> Exercise details:
Only the number is wanted: how many lines below contain "industrial"?

> Material for the task:

>>

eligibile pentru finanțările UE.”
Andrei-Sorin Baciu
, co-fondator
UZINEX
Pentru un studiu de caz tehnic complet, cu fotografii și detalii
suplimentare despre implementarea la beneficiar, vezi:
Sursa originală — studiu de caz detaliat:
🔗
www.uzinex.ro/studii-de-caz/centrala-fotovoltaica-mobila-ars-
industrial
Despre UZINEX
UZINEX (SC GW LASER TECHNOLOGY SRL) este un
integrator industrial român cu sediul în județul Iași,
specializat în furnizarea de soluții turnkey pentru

<<

> Solution to the exercise:
2